Playwright Marnich structured the work so that it could be represented by a cast of only six actors, and that's the approach here. It works, most of the time, although it's a bit odd to see three of the women workers pop up as radio singers, streetwise journalists, narrators, and in one case, even as Catherine's daughter. The St. Edward's theatre program could have easily dispensed with the doubling and tripling of roles.
Staging in the Mary Moody Northen Theatre is bare bones, principally a set of chairs and wheeled metal tables quickly reconfigured to the needs of the scene. Except for one platform for the radio show skit, the upper reaches of this theatre-in-the-square are masked.
The attraction of such flexible casting, minimal sets, and themes dubbed as "beautifully tragic" by one reviewer have made the work a staple of community theatres. In fact, in February and March of 2020 These Shining Lives was the last production of San Antonio's Vexler Theatre before that institution succumbed, due in large part to the COVID shutdown.
Marnich's 2008 play essentially broke the story of radium poisoning for contemporary audiences.
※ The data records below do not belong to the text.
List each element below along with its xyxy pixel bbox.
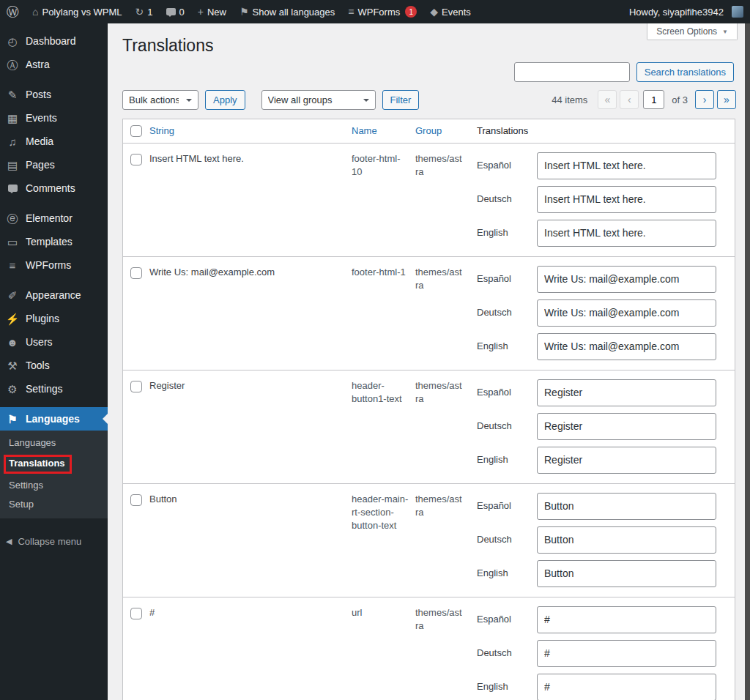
translation-input[interactable]	[537, 526, 716, 554]
language-label: Deutsch	[477, 420, 537, 433]
sidebar-item-events[interactable]: ▦Events	[0, 106, 108, 130]
sidebar-item-media[interactable]: ♫Media	[0, 130, 108, 153]
table-row: Write Us: mail@example.com footer-html-1…	[123, 257, 735, 371]
sort-group-header[interactable]: Group	[415, 125, 442, 136]
site-name-menu[interactable]: ⌂ Polylang vs WPML	[26, 0, 129, 23]
sidebar-item-tools[interactable]: ⚒Tools	[0, 354, 108, 377]
total-pages-label: of 3	[672, 94, 688, 105]
submenu-item-settings[interactable]: Settings	[0, 476, 108, 495]
wordpress-logo-icon: Ⓦ	[7, 6, 19, 18]
translations-cell: EspañolDeutschEnglish	[477, 266, 735, 360]
translation-input[interactable]	[537, 493, 716, 520]
submenu-item-translations[interactable]: Translations	[0, 453, 108, 475]
group-cell: themes/astra	[415, 379, 477, 474]
updates-menu[interactable]: ↻ 1	[129, 0, 160, 23]
search-translations-button[interactable]: Search translations	[636, 62, 734, 82]
translation-field-row: Deutsch	[477, 640, 729, 667]
events-icon: ◆	[430, 7, 438, 17]
current-page-input[interactable]	[643, 90, 664, 109]
bulk-actions-select[interactable]: Bulk actions	[122, 90, 198, 110]
submenu-item-languages[interactable]: Languages	[0, 433, 108, 453]
comments-menu[interactable]: 0	[160, 0, 191, 23]
translation-field-row: Español	[477, 493, 729, 520]
translation-input[interactable]	[537, 447, 716, 474]
translation-input[interactable]	[537, 266, 716, 293]
translation-field-row: Deutsch	[477, 413, 729, 440]
sidebar-item-elementor[interactable]: ⓔElementor	[0, 206, 108, 230]
new-content-menu[interactable]: + New	[191, 0, 233, 23]
bulk-actions-wrap: Bulk actions	[122, 90, 198, 110]
plugins-icon: ⚡	[6, 313, 19, 324]
sidebar-item-label: Comments	[26, 182, 75, 194]
sidebar-item-appearance[interactable]: ✐Appearance	[0, 283, 108, 307]
translation-input[interactable]	[537, 152, 716, 179]
row-checkbox[interactable]	[130, 154, 142, 165]
events-menu[interactable]: ◆ Events	[423, 0, 478, 23]
translation-input[interactable]	[537, 379, 716, 406]
sidebar-item-plugins[interactable]: ⚡Plugins	[0, 307, 108, 330]
sidebar-item-templates[interactable]: ▭Templates	[0, 230, 108, 253]
translation-field-row: Deutsch	[477, 186, 729, 213]
apply-button[interactable]: Apply	[205, 90, 245, 110]
collapse-menu-button[interactable]: ◀ Collapse menu	[0, 530, 108, 553]
translation-input[interactable]	[537, 674, 716, 700]
translation-field-row: English	[477, 674, 729, 700]
translation-input[interactable]	[537, 640, 716, 667]
language-label: English	[477, 453, 537, 466]
screen-options-button[interactable]: Screen Options ▼	[647, 23, 738, 40]
row-checkbox[interactable]	[130, 608, 142, 619]
sidebar-item-comments[interactable]: Comments	[0, 176, 108, 200]
sidebar-item-label: Dashboard	[26, 35, 76, 47]
translation-input[interactable]	[537, 413, 716, 440]
select-all-checkbox[interactable]	[130, 125, 142, 137]
row-checkbox[interactable]	[130, 494, 142, 506]
sidebar-item-posts[interactable]: ✎Posts	[0, 83, 108, 106]
submenu-item-setup[interactable]: Setup	[0, 495, 108, 514]
filter-button[interactable]: Filter	[382, 90, 420, 110]
row-checkbox[interactable]	[130, 267, 142, 279]
my-account-menu[interactable]: Howdy, siyapifihe3942	[623, 0, 750, 23]
sort-string-header[interactable]: String	[149, 125, 174, 136]
avatar	[732, 6, 743, 18]
sidebar-item-users[interactable]: ☻Users	[0, 330, 108, 354]
translation-input[interactable]	[537, 299, 716, 327]
sort-name-header[interactable]: Name	[352, 125, 377, 136]
translation-input[interactable]	[537, 560, 716, 587]
language-label: Español	[477, 613, 537, 626]
sidebar-item-label: Settings	[26, 383, 63, 395]
translation-input[interactable]	[537, 186, 716, 213]
sidebar-item-label: Events	[26, 112, 57, 124]
sidebar-item-wpforms[interactable]: ≡WPForms	[0, 253, 108, 277]
wp-logo-menu[interactable]: Ⓦ	[0, 0, 26, 23]
translations-header: Translations	[477, 124, 735, 138]
dashboard-icon: ◴	[6, 36, 19, 47]
sidebar-item-label: Pages	[26, 159, 55, 171]
vertical-scrollbar[interactable]	[745, 23, 750, 700]
translation-input[interactable]	[537, 606, 716, 633]
wpforms-menu[interactable]: ≡ WPForms 1	[341, 0, 423, 23]
posts-icon: ✎	[6, 89, 19, 100]
next-page-button[interactable]: ›	[695, 90, 714, 109]
row-checkbox[interactable]	[130, 381, 142, 392]
groups-filter-wrap: View all groups	[261, 90, 376, 110]
sidebar-item-dashboard[interactable]: ◴Dashboard	[0, 29, 108, 53]
prev-page-button[interactable]: ‹	[620, 90, 639, 109]
show-all-languages-menu[interactable]: ⚑ Show all languages	[233, 0, 341, 23]
group-cell: themes/astra	[415, 266, 477, 360]
sidebar-item-astra[interactable]: ⒶAstra	[0, 53, 108, 76]
table-body: Insert HTML text here. footer-html-10 th…	[123, 144, 735, 700]
sidebar-item-settings[interactable]: ⚙Settings	[0, 377, 108, 401]
sidebar-item-pages[interactable]: ▤Pages	[0, 153, 108, 176]
search-input[interactable]	[514, 62, 630, 82]
translation-input[interactable]	[537, 333, 716, 360]
translation-input[interactable]	[537, 220, 716, 247]
menu-separator	[0, 200, 108, 206]
sidebar-item-languages[interactable]: ⚑Languages	[0, 407, 108, 431]
groups-filter-select[interactable]: View all groups	[261, 90, 376, 110]
first-page-button[interactable]: «	[598, 90, 617, 109]
translation-field-row: English	[477, 220, 729, 247]
screen-options-label: Screen Options	[656, 26, 717, 37]
last-page-button[interactable]: »	[717, 90, 736, 109]
language-label: Deutsch	[477, 193, 537, 206]
admin-bar-right: Howdy, siyapifihe3942	[623, 0, 750, 23]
In 1999 the book Deadly Glow: The Radium Dial Worker Tragedy by Ross Mulner, published by the American Public Health Association, had portrayed the events documented to have caused "a few hundred deaths." The 2002 review of that book by Warren Winklestein, Jr., published in The American Journal of Epidemiology, summarized the story, the history of radium usage, scientific confirmation of the potentially fatal effects of radium poisoning, and victims' largely unsuccessful efforts to obtain compensation. Winklestein noted, "The denial of culpability by the radium dial industry presaged the tactics and strategies of the tobacco industry in denying the adverse effects of cigarette smoking."
That comparison was relevant both then and now. A 1998 settlement between tobacco companies and 46 state attorneys general obliged the companies to pay annual compensation forever to the states for public health effects of smoking. In 2019 the settlement formula resulted in payments of nine billion U.S. dollars.
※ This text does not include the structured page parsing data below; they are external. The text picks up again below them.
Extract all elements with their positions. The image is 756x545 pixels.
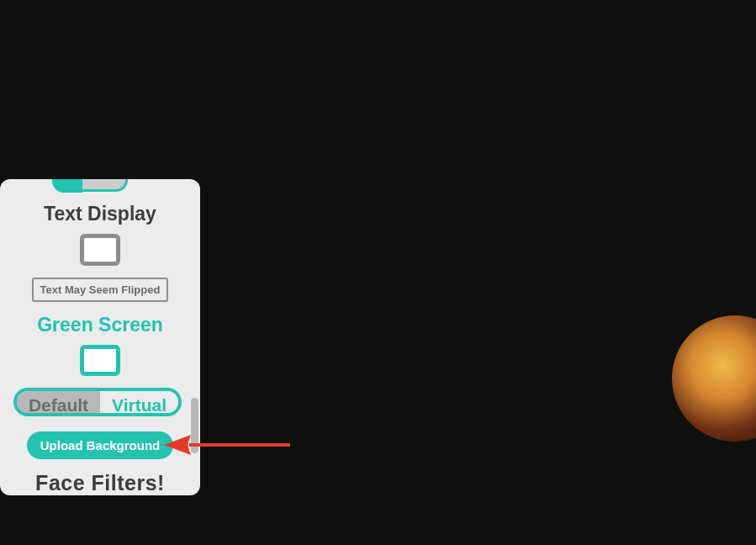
upload-background-button[interactable]: Upload Background: [27, 431, 174, 459]
face-filters-title: Face Filters!: [35, 471, 165, 495]
toggle-virtual-button[interactable]: Virtual: [100, 391, 178, 413]
green-screen-checkbox[interactable]: [80, 345, 120, 377]
green-screen-toggle: Default Virtual: [13, 388, 182, 416]
scrollbar-thumb[interactable]: [191, 398, 198, 453]
green-screen-title: Green Screen: [37, 314, 163, 336]
partial-toggle-half: [52, 179, 82, 193]
text-display-checkbox[interactable]: [80, 234, 120, 266]
settings-panel: Text Display Text May Seem Flipped Green…: [0, 179, 200, 495]
avatar[interactable]: [672, 315, 756, 442]
text-display-title: Text Display: [44, 203, 156, 225]
partial-toggle-top: [52, 179, 128, 192]
text-flipped-note: Text May Seem Flipped: [32, 278, 169, 302]
toggle-default-button[interactable]: Default: [17, 391, 100, 413]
The "radium girls" story offered immense dramatic potential. Recognizing this, actress Lily Tomlin co-produced a film with that title, released in late 2020; Source Books, located in Illinois, published Kate Moore's Radium Girls: The Dark Story of America's Shining Women in 2017.
The director, cast, and tech staff of the Mary Moody Northen Theatre deliver a sincere, open-hearted performance of a script that concentrates exclusively upon harm caused initially by ignorance and subsequently by willful ignorance. As a result of these events, radium dials disappeared and other phosphorences were employed. Unlike the scandals of the Triangle Shirtwaist fire that led to factory regulation and Upton Sinclair's novel The Jungle about the Chicago slaughterhouses that led to agricultural inspection, the management of this company and others using poisonous radium mostly avoided consequences of their actions.
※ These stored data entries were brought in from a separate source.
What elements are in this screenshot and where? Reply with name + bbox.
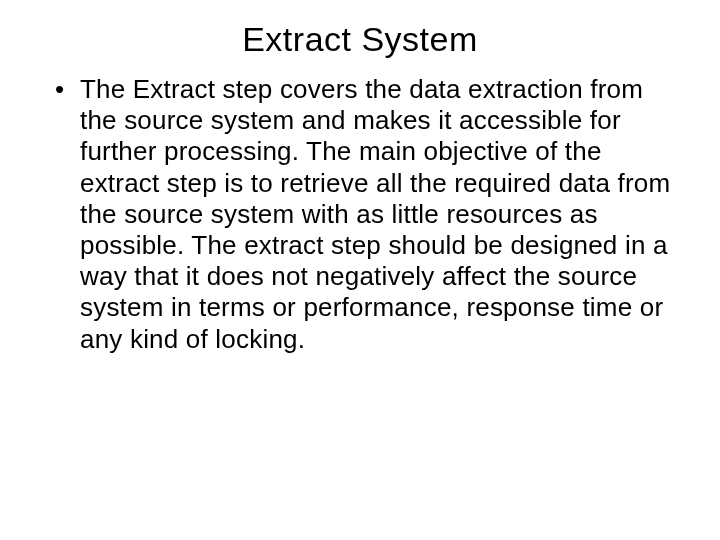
bullet-item: The Extract step covers the data extract…: [55, 74, 685, 355]
slide-title: Extract System: [35, 20, 685, 59]
bullet-list: The Extract step covers the data extract…: [35, 74, 685, 355]
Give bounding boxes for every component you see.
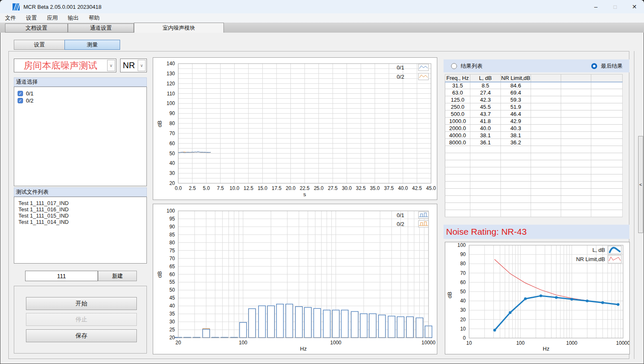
table-cell (501, 174, 531, 182)
table-cell (445, 167, 470, 174)
menu-item-应用[interactable]: 应用 (42, 13, 63, 23)
table-row[interactable]: 1000.041.842.9 (445, 118, 623, 125)
table-cell: 250.0 (445, 103, 470, 110)
table-row[interactable]: 8000.036.136.2 (445, 139, 623, 146)
tab-strip: 文档设置通道设置室内噪声模块 (0, 23, 644, 33)
svg-text:75: 75 (169, 248, 175, 254)
new-button[interactable]: 新建 (98, 271, 137, 281)
file-item[interactable]: Test 1_111_014_IND (18, 219, 146, 225)
file-item[interactable]: Test 1_111_016_IND (18, 206, 146, 213)
svg-text:37.5: 37.5 (384, 185, 394, 191)
table-cell (591, 167, 623, 174)
checkbox-icon[interactable]: ✓ (18, 91, 23, 96)
table-cell: 27.4 (470, 89, 501, 96)
last-result-radio-label[interactable]: 最后结果 (601, 62, 623, 70)
minimize-button-icon[interactable]: – (586, 0, 606, 13)
table-cell: 84.6 (501, 82, 531, 89)
svg-text:10.0: 10.0 (230, 185, 240, 191)
table-row-empty (445, 210, 623, 217)
table-cell: 40.3 (501, 125, 531, 132)
channel-item-0/1[interactable]: ✓0/1 (18, 90, 146, 97)
table-cell (561, 153, 591, 160)
table-cell (561, 82, 591, 89)
table-header-cell: L, dB (470, 74, 501, 82)
save-button[interactable]: 保存 (26, 329, 137, 342)
channel-item-0/2[interactable]: ✓0/2 (18, 97, 146, 104)
menu-item-设置[interactable]: 设置 (21, 13, 42, 23)
svg-text:60: 60 (169, 141, 175, 146)
table-header-cell (591, 74, 623, 82)
nr-curve-select[interactable]: NR ∨ (120, 59, 147, 72)
table-row[interactable]: 63.027.469.4 (445, 89, 623, 96)
tab-通道设置[interactable]: 通道设置 (68, 23, 134, 33)
last-result-radio[interactable] (591, 63, 597, 69)
chevron-down-icon[interactable]: ∨ (107, 60, 115, 71)
table-cell (501, 167, 531, 174)
nr-curve-chart-svg: 010203040506070809010010100100010000HzdB… (445, 242, 629, 354)
collapse-panel-button[interactable]: < (638, 136, 643, 233)
table-cell (591, 82, 623, 89)
table-row[interactable]: 500.043.746.4 (445, 110, 623, 118)
table-cell: 43.7 (470, 110, 501, 118)
table-row-empty (445, 182, 623, 189)
results-list-radio-label[interactable]: 结果列表 (461, 62, 482, 70)
title-bar: MCR Beta 2.05.0.001 20230418 – □ ✕ (0, 0, 644, 13)
table-row[interactable]: 31.58.584.6 (445, 82, 623, 89)
table-row[interactable]: 4000.038.138.1 (445, 132, 623, 139)
tab-文档设置[interactable]: 文档设置 (5, 23, 68, 33)
svg-text:20: 20 (169, 335, 175, 341)
table-cell: 42.9 (501, 118, 531, 125)
spectrum-chart: 2025303540455055606570758085909510020100… (153, 204, 437, 354)
maximize-button-icon[interactable]: □ (606, 0, 625, 13)
table-row-empty (445, 146, 623, 153)
test-name-input[interactable] (25, 271, 98, 281)
svg-text:60: 60 (460, 279, 466, 285)
svg-text:85: 85 (169, 232, 175, 238)
svg-text:130: 130 (167, 71, 175, 77)
close-button-icon[interactable]: ✕ (625, 0, 644, 13)
svg-text:40: 40 (169, 303, 175, 309)
results-list-radio[interactable] (451, 63, 457, 69)
start-button[interactable]: 开始 (26, 297, 137, 310)
test-type-select[interactable]: 房间本底噪声测试 ∨ (14, 59, 116, 72)
subtab-settings[interactable]: 设置 (14, 40, 65, 50)
table-cell (470, 203, 501, 210)
stop-button: 停止 (26, 313, 137, 326)
svg-text:90: 90 (460, 251, 466, 257)
table-row[interactable]: 2000.040.040.3 (445, 125, 623, 132)
svg-text:20: 20 (175, 340, 181, 346)
svg-text:5.0: 5.0 (203, 185, 210, 191)
time-history-chart: 20304050607080901001101201301400.02.55.0… (153, 57, 437, 200)
svg-text:80: 80 (169, 120, 175, 126)
table-row-empty (445, 167, 623, 174)
menu-item-帮助[interactable]: 帮助 (84, 13, 105, 23)
table-row-empty (445, 160, 623, 167)
chevron-down-icon[interactable]: ∨ (138, 60, 146, 71)
svg-text:30: 30 (169, 319, 175, 325)
svg-text:20: 20 (460, 317, 466, 323)
svg-text:35: 35 (169, 311, 175, 317)
svg-text:NR Limit,dB: NR Limit,dB (576, 256, 605, 262)
file-item[interactable]: Test 1_111_017_IND (18, 200, 146, 206)
table-cell: 51.9 (501, 103, 531, 110)
table-cell (561, 210, 591, 217)
svg-text:0/2: 0/2 (397, 221, 404, 227)
table-cell (591, 118, 623, 125)
table-row[interactable]: 250.045.551.9 (445, 103, 623, 110)
menu-item-文件[interactable]: 文件 (0, 13, 21, 23)
file-item[interactable]: Test 1_111_015_IND (18, 213, 146, 219)
results-table: Freq., HzL, dBNR Limit,dB31.58.584.663.0… (445, 74, 623, 217)
table-cell (591, 153, 623, 160)
menu-item-输出[interactable]: 输出 (63, 13, 84, 23)
table-row-empty (445, 203, 623, 210)
table-row[interactable]: 125.042.359.3 (445, 96, 623, 103)
table-cell (501, 160, 531, 167)
subtab-measure[interactable]: 测量 (64, 40, 120, 50)
table-cell (591, 110, 623, 118)
tab-室内噪声模块[interactable]: 室内噪声模块 (134, 23, 224, 33)
svg-text:30.0: 30.0 (342, 185, 352, 191)
table-cell (561, 146, 591, 153)
checkbox-icon[interactable]: ✓ (18, 98, 23, 103)
table-cell (591, 210, 623, 217)
svg-text:10: 10 (466, 340, 472, 346)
Marnich's script isn't a tragedy, for she presents only victims. There is no tragic flaw; Catherine is entirely innocent. Even supervisor Mr. Reed ("I'm just doing my job!") appears sincerely anguished that he's forced to fire Catherine for the absences caused directly by her employment. We could have used someone to hate in this cast of characters, a face personifying the indifference and exploitation implicitly indicted in the closing narration.
After all, the company's owners and management appealed the verdict of damages six times and finally lost before the U.S. Supreme Court only a month before Catherine, the plaintiff, died of radium poisoning.